Diane Keaton who played Michael's wife, Kay Adams, was able to collect U$2mn in GF-III vis-...-vis the pittance she collected in GF-I: U$6,000. Robert Duvall playing the Consigliori, Tom Hagen, demanded for U$3.5mn against Paramount's U$1.5mn and was turned down and replaced with George Hamilton in GF-III.

Director Coppola collected U$3-mn to direct, U$1-mn to write and U$2-mn plus 15% of gross to produce GF-III, as against what he received for GF-II: U$200,000 for direction, U$250,000 for the script plus on a formula ranging between 10% and 15% as co-producer.


Perhaps The Godfather fitfully won the Academy awards for Best Picture, Actor (Brando), and Screenplay (Coppola & Puzo), and also in that one is able to discern the special features in the movie. GF-I & GF-II totally were nominated for 21-Oscar nominations, and collected nine, both winning Best Film Awards.

The momentous meeting Virgil "The Turk" Sollozzo has with Don Corleone in the presence of his Consigliori Tom Hagen, the two Caporegimes, Sal Tessio (Abe Vigoda) and Pete Clemenza (Richard Castellano), and two of the Don's sons, Santino (James Caan) and Fredo (John Cazale), prompted U.S. management guru, the late Donald McCormick to cite Sonny's faux pax as an example of observing fringe times in business interactions in his masterpiece, What They Don't Teach You At Harvard Business School.


Reminiscent in GF-I is the initial introduction of Don Vito Corleone (Brando) in a sudden reverse shot, seated behind his table in his paneled office, intently listening with composure and assumed power, kitted up in black suit and brilliant white shirt complete with tuxedo and blood red nosegay, to attend his daughter's wedding, the camera focusing directly on the undertaker, Amerigo Bonasera, facing the Don, relating his daughter's trauma; seeking for revenge.
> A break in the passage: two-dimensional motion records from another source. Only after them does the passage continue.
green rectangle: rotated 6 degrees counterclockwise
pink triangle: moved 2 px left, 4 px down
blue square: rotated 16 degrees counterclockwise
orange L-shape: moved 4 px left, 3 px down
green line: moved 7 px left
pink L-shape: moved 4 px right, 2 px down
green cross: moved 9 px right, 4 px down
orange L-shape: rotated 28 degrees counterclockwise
Sparks of professionalism at its peak is also seen in the Don's two brief discourses with the deadly Luca Brasi, enforcer to the Corleone Family, and in the famous speech made by the Don to the head of the Five Families.
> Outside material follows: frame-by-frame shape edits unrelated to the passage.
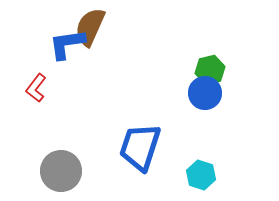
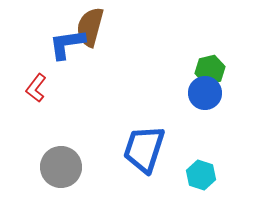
brown semicircle: rotated 9 degrees counterclockwise
blue trapezoid: moved 4 px right, 2 px down
gray circle: moved 4 px up
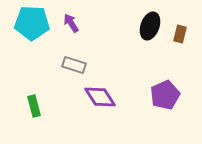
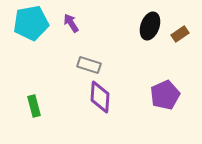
cyan pentagon: moved 1 px left; rotated 12 degrees counterclockwise
brown rectangle: rotated 42 degrees clockwise
gray rectangle: moved 15 px right
purple diamond: rotated 36 degrees clockwise
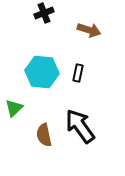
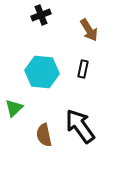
black cross: moved 3 px left, 2 px down
brown arrow: rotated 40 degrees clockwise
black rectangle: moved 5 px right, 4 px up
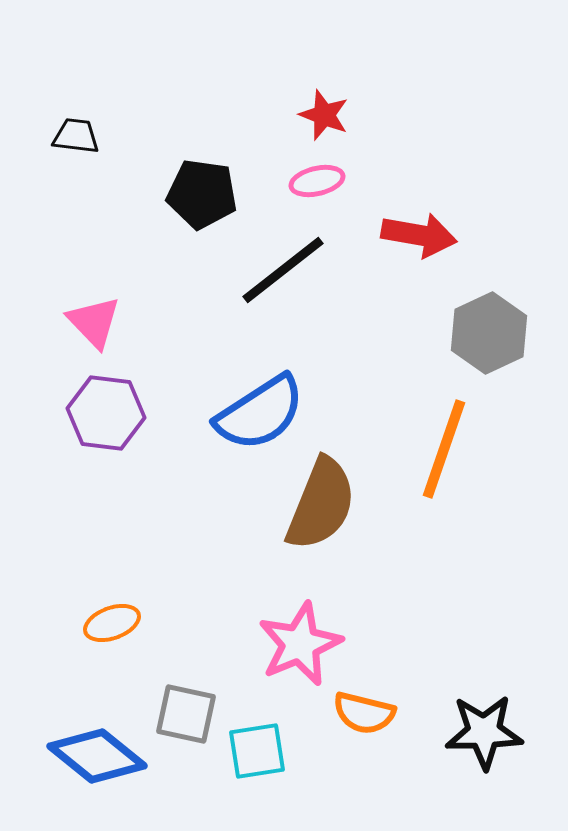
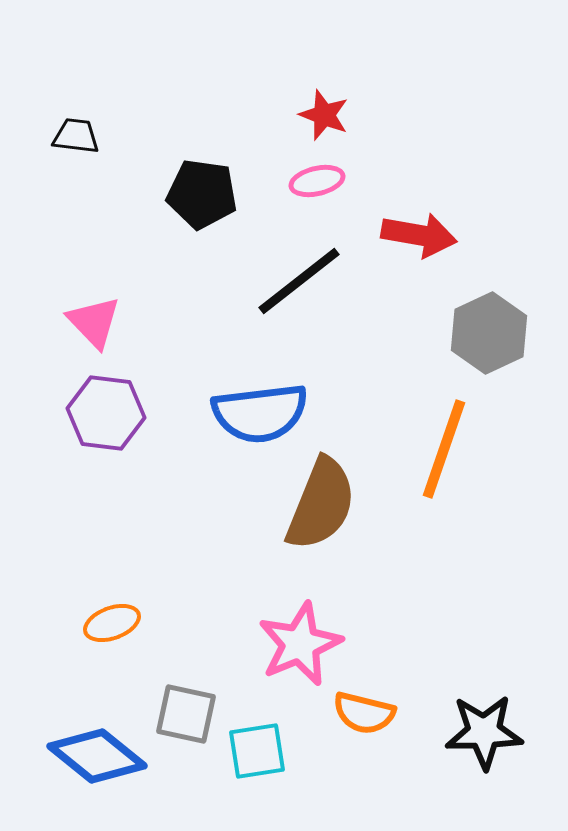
black line: moved 16 px right, 11 px down
blue semicircle: rotated 26 degrees clockwise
GF-I carries a slew of dramatic events, which have an everlasting impact on the filmgoer. The dramatic assassination of Luca Brasi in the bar owned by the Tattaglia Family; the tragic ambush of Sonny; Sollozzo's car taking that high-speed U-turn amidst klaxons, as the driver, Lou, crosses over the road's divider across the splendid Triborough bridge connecting New Jersey and New York; the deadly confrontation of Michael with Sollozzo (Al-Lettieri) and Police Captain McCluskey (Sterling Hayden) at Louis' Italian-American Restaurant in the Bronx; Consigliori Tom Hagen taking a short drink before he plucks up courage to break tragic news to the Don.

The Don's visit to Bonasera seeking his services to return a favour.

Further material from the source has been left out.